Nighthawk helps shape PJ legacy

  • Published
  • By Dr. Deborah Kidwell
  • OSI Command Historian

The Lockheed F-117 Nighthawk is a single-seat, twin jet engine stealth attack aircraft developed by Lockheed’s secretive Skunk Works division in southern California for the U.S. Air Force.

The F-117 was based on the Have Blue technology demonstrator. Readers of these OSI history articles will recall that a previous article discussed Northrup Corporation’s Tacit Blue program. The Have Blue was a similar technology demonstrator built by the Lockheed Corporation. 

The F-117 was introduced in late 1983 and was the first operational aircraft designed with stealth technology. The Air Force retired the aircraft in early 2008, primarily due to the fielding of the F-22 Raptor, which was thought to be a superior air-to-air fighting platform.

The Nighthawk was highly praised for its performance during Operation Desert Storm (1990-1991). OSI Special Agents were present during the technology development and operational phases, providing program security and counterintelligence support to this highly effective and, at the time, top secret technology both in garrison and while deployed.

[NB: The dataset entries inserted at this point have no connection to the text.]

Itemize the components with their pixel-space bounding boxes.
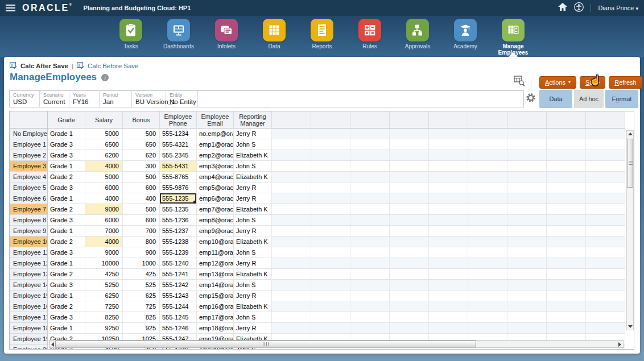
grid-cell-empty[interactable] bbox=[350, 226, 390, 236]
grid-cell-empty[interactable] bbox=[272, 247, 311, 258]
grid-cell-empty[interactable] bbox=[311, 161, 350, 172]
info-icon[interactable]: i bbox=[101, 74, 109, 81]
grid-cell-empty[interactable] bbox=[350, 139, 390, 150]
grid-cell[interactable]: 925 bbox=[123, 323, 160, 334]
grid-cell[interactable]: 6500 bbox=[85, 139, 123, 150]
grid-cell[interactable]: 10000 bbox=[85, 258, 123, 269]
grid-cell-empty[interactable] bbox=[311, 323, 350, 334]
grid-cell-empty[interactable] bbox=[350, 236, 390, 247]
row-header[interactable]: Employee 17 bbox=[10, 312, 48, 323]
grid-cell-empty[interactable] bbox=[350, 280, 390, 291]
grid-cell-empty[interactable] bbox=[390, 301, 429, 312]
grid-cell-empty[interactable] bbox=[311, 215, 350, 226]
calc-before-save-link[interactable]: Calc Before Save bbox=[88, 63, 139, 69]
grid-cell[interactable]: 555-1236 bbox=[160, 215, 197, 226]
row-header[interactable]: Employee 4 bbox=[10, 172, 48, 182]
scroll-down-icon[interactable] bbox=[628, 325, 633, 328]
grid-cell-empty[interactable] bbox=[547, 150, 586, 161]
grid-cell[interactable]: Elizabeth K bbox=[234, 150, 272, 161]
grid-cell-empty[interactable] bbox=[350, 128, 390, 139]
grid-cell[interactable]: 4000 bbox=[85, 161, 123, 172]
grid-cell[interactable]: emp9@oracle.co bbox=[197, 226, 234, 236]
grid-cell-empty[interactable] bbox=[586, 269, 625, 280]
hamburger-menu-icon[interactable] bbox=[6, 3, 15, 13]
grid-cell-empty[interactable] bbox=[272, 204, 311, 215]
grid-cell[interactable]: 8250 bbox=[85, 312, 123, 323]
grid-cell[interactable]: Grade 3 bbox=[48, 139, 85, 150]
grid-cell[interactable]: Jerry R bbox=[234, 182, 272, 193]
grid-cell-empty[interactable] bbox=[311, 139, 350, 150]
grid-cell-empty[interactable] bbox=[507, 182, 547, 193]
grid-cell-empty[interactable] bbox=[390, 258, 429, 269]
grid-cell-empty[interactable] bbox=[547, 269, 586, 280]
grid-cell-empty[interactable] bbox=[468, 258, 507, 269]
grid-cell-empty[interactable] bbox=[547, 280, 586, 291]
grid-cell-empty[interactable] bbox=[468, 226, 507, 236]
grid-cell[interactable]: 555-1242 bbox=[160, 280, 197, 291]
grid-cell[interactable]: 555-1243 bbox=[160, 291, 197, 301]
grid-cell-empty[interactable] bbox=[547, 236, 586, 247]
grid-cell-empty[interactable] bbox=[390, 323, 429, 334]
grid-cell[interactable]: emp8@oracle.co bbox=[197, 215, 234, 226]
grid-cell-empty[interactable] bbox=[350, 161, 390, 172]
grid-cell[interactable]: Grade 3 bbox=[48, 280, 85, 291]
pov-entity[interactable]: Entity No Entity bbox=[166, 91, 198, 107]
grid-cell-empty[interactable] bbox=[468, 150, 507, 161]
grid-cell[interactable]: Grade 3 bbox=[48, 247, 85, 258]
home-icon[interactable] bbox=[558, 3, 567, 14]
grid-cell-empty[interactable] bbox=[390, 312, 429, 323]
row-header[interactable]: Employee 5 bbox=[10, 182, 48, 193]
grid-cell[interactable]: 600 bbox=[123, 182, 160, 193]
grid-cell-empty[interactable] bbox=[390, 226, 429, 236]
grid-cell[interactable]: 555-1241 bbox=[160, 269, 197, 280]
grid-cell-empty[interactable] bbox=[350, 269, 390, 280]
grid-cell-empty[interactable] bbox=[311, 150, 350, 161]
grid-cell-empty[interactable] bbox=[311, 204, 350, 215]
grid-cell-empty[interactable] bbox=[350, 312, 390, 323]
grid-cell-empty[interactable] bbox=[547, 172, 586, 182]
grid-cell[interactable]: 555-9876 bbox=[160, 182, 197, 193]
grid-cell-empty[interactable] bbox=[507, 258, 547, 269]
grid-cell-empty[interactable] bbox=[507, 128, 547, 139]
grid-cell-empty[interactable] bbox=[547, 215, 586, 226]
grid-cell[interactable]: 800 bbox=[123, 236, 160, 247]
grid-cell-empty[interactable] bbox=[390, 247, 429, 258]
grid-cell[interactable]: 600 bbox=[123, 215, 160, 226]
grid-cell[interactable]: Grade 3 bbox=[48, 150, 85, 161]
column-header-grade[interactable]: Grade bbox=[48, 111, 85, 128]
grid-cell[interactable]: Jerry R bbox=[234, 226, 272, 236]
grid-cell-empty[interactable] bbox=[272, 215, 311, 226]
grid-cell-empty[interactable] bbox=[547, 204, 586, 215]
grid-cell[interactable]: 425 bbox=[123, 269, 160, 280]
grid-cell-empty[interactable] bbox=[507, 150, 547, 161]
grid-cell-empty[interactable] bbox=[272, 150, 311, 161]
pov-currency[interactable]: Currency USD bbox=[10, 91, 40, 107]
grid-cell-empty[interactable] bbox=[507, 204, 547, 215]
grid-cell[interactable]: Grade 1 bbox=[48, 258, 85, 269]
grid-cell-empty[interactable] bbox=[468, 247, 507, 258]
grid-cell-empty[interactable] bbox=[547, 128, 586, 139]
grid-cell-empty[interactable] bbox=[429, 215, 468, 226]
grid-cell-empty[interactable] bbox=[507, 226, 547, 236]
grid-cell-empty[interactable] bbox=[586, 323, 625, 334]
nav-item-rules[interactable]: Rules bbox=[346, 16, 394, 57]
grid-cell-empty[interactable] bbox=[468, 128, 507, 139]
row-header[interactable]: Employee 14 bbox=[10, 280, 48, 291]
grid-cell-empty[interactable] bbox=[468, 161, 507, 172]
grid-cell[interactable]: Grade 2 bbox=[48, 204, 85, 215]
grid-cell[interactable]: emp6@oracle.co bbox=[197, 193, 234, 204]
grid-cell-empty[interactable] bbox=[311, 312, 350, 323]
row-header[interactable]: Employee 13 bbox=[10, 269, 48, 280]
grid-cell[interactable]: emp16@oracle.c bbox=[197, 301, 234, 312]
accessibility-icon[interactable] bbox=[574, 2, 584, 14]
grid-cell-empty[interactable] bbox=[547, 312, 586, 323]
grid-cell-empty[interactable] bbox=[507, 323, 547, 334]
grid-cell[interactable]: 650 bbox=[123, 139, 160, 150]
grid-cell[interactable]: John S bbox=[234, 215, 272, 226]
column-header-bonus[interactable]: Bonus bbox=[123, 111, 160, 128]
grid-cell-empty[interactable] bbox=[390, 128, 429, 139]
column-header-salary[interactable]: Salary bbox=[85, 111, 123, 128]
grid-cell-empty[interactable] bbox=[586, 150, 625, 161]
pov-scenario[interactable]: Scenario Current bbox=[40, 91, 69, 107]
grid-cell[interactable]: 5000 bbox=[85, 172, 123, 182]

The aircraft flew approximately 1,300 sorties and scored direct hits on 1,600 high-value targets in Iraq during Desert Storm, while accumulating more than 6,905 flight hours.

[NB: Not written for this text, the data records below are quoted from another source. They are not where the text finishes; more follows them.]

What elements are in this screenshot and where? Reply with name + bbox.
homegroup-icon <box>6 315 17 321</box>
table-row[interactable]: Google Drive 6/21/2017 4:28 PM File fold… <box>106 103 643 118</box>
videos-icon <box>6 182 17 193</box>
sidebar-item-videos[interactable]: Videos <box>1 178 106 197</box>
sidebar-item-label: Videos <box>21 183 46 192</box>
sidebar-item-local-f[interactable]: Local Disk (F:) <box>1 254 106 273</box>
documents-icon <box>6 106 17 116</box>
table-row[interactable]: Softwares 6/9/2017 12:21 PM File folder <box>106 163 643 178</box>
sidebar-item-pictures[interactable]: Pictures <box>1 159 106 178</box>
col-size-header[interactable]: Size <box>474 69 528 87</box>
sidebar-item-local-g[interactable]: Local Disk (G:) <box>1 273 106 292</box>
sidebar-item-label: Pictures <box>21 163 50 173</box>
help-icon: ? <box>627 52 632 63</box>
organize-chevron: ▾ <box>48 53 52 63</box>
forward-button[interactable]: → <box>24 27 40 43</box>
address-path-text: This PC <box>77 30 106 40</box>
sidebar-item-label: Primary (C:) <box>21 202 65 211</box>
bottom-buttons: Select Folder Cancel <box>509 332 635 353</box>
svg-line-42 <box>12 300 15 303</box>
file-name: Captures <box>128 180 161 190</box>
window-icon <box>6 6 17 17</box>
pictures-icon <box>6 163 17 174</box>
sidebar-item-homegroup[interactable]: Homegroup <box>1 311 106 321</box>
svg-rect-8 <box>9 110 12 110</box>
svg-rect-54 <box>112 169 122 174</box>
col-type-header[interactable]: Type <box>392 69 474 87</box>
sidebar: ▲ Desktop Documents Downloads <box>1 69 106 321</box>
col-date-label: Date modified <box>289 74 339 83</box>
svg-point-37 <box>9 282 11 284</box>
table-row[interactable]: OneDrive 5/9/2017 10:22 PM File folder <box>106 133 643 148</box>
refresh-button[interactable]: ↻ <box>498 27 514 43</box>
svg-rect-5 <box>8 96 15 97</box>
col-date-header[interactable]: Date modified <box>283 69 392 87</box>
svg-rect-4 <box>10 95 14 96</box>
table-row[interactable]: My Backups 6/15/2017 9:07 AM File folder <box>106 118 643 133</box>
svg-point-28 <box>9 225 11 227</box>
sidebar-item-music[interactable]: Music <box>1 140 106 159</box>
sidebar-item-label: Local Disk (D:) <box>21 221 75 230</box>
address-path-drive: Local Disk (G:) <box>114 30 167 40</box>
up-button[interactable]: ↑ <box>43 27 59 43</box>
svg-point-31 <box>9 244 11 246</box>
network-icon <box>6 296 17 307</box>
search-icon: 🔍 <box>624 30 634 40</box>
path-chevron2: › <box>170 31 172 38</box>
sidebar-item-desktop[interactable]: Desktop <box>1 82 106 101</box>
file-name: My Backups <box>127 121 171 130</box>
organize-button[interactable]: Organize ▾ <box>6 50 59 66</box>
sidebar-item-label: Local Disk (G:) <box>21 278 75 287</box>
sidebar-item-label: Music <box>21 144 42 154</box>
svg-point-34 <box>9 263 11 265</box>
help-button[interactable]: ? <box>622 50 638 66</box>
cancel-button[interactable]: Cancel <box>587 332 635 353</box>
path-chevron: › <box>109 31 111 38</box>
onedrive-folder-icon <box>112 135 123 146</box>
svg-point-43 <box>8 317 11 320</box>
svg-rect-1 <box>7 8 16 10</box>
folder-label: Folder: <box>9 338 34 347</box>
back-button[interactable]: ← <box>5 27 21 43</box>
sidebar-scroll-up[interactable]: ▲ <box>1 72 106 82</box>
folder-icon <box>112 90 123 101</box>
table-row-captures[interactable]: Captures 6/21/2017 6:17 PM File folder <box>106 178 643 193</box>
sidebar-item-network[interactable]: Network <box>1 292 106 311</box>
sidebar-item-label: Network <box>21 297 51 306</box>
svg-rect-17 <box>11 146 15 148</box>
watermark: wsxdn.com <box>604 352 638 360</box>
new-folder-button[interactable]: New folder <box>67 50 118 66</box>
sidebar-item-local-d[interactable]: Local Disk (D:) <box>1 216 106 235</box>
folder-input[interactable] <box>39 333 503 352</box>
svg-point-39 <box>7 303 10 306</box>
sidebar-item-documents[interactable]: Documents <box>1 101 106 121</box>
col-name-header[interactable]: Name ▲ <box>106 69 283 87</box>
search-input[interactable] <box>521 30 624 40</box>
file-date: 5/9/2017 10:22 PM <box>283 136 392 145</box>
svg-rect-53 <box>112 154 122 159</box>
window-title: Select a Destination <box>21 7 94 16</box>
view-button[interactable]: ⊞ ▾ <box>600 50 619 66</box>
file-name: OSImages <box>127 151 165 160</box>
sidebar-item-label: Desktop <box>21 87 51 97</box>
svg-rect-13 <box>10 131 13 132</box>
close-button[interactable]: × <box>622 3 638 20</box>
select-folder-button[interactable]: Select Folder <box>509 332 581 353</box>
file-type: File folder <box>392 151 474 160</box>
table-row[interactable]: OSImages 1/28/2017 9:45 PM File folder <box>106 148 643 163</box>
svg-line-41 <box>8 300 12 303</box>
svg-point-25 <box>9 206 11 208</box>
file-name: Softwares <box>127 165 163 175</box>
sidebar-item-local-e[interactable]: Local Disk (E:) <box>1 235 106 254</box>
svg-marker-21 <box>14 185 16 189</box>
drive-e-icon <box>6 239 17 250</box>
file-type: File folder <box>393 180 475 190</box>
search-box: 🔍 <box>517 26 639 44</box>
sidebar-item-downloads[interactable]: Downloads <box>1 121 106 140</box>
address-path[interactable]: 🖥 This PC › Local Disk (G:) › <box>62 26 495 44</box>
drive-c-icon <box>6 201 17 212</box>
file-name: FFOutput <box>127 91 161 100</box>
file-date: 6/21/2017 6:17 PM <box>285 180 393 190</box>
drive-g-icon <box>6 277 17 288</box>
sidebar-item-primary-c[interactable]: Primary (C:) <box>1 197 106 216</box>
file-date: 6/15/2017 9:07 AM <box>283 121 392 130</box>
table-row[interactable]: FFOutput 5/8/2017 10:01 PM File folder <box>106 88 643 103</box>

The program remained in the Air Force’s “black” or classified inventory for the decade prior to its first deployment. It was based out of Tonopah Test Range Airport in Nevada under the 4450th Tactical Group. Since the Nighthawk program was classified at the time, the unit was officially located at Nellis Air Force Base and allegedly equipped with an A-7 Corsair II aircraft.

Many early pilots told friends and families they flew the Northrop F-5 in aggressor squadrons against Tactical Air Command while the program was classified. The aircraft was also an integral component of Operations Allied Force in 1999, Enduring Freedom  in 2001 and Iraqi Freedom in 2003. After its initial operational deployment in Desert Storm, Hill Air Force Base, Utah, became home to the Air Force’s Nighthawks.

OSI’s Office of Special Projects (PJ) provided program security and counterintelligence support to ensure the secure transfer of stealth aircraft overseas, and stood by during the  deployment of the stealth Special Access Program (SAP) aircraft for extended military operations. Thus, OSI enabled successful Desert Storm air operations against risky and dynamic targets. 

A retired PJ agent shared a bit of wisdom, regarding the challenges of protecting classified technology and projects. 

He noted that, “While working on national level Red Team efforts, including United States Air Force and Defense Science Boards, I found that our counterintelligence issues quickly reverted to historical precedent. The question of who gains access to these highly sensitive programs and sub-compartments is, of course, the ultimate problem which has threatened security and counterintelligence for at least 5,000 years…HUMANS.”

The greatest threat to all of our efforts is the human threat, the threat of spies, human and of course modern technological espionage such as overhead platforms.

As Shakespeare said, “Herein lies the rub. Who do you trust and how far can you trust them?”  There is no easy answer and perhaps there never will be.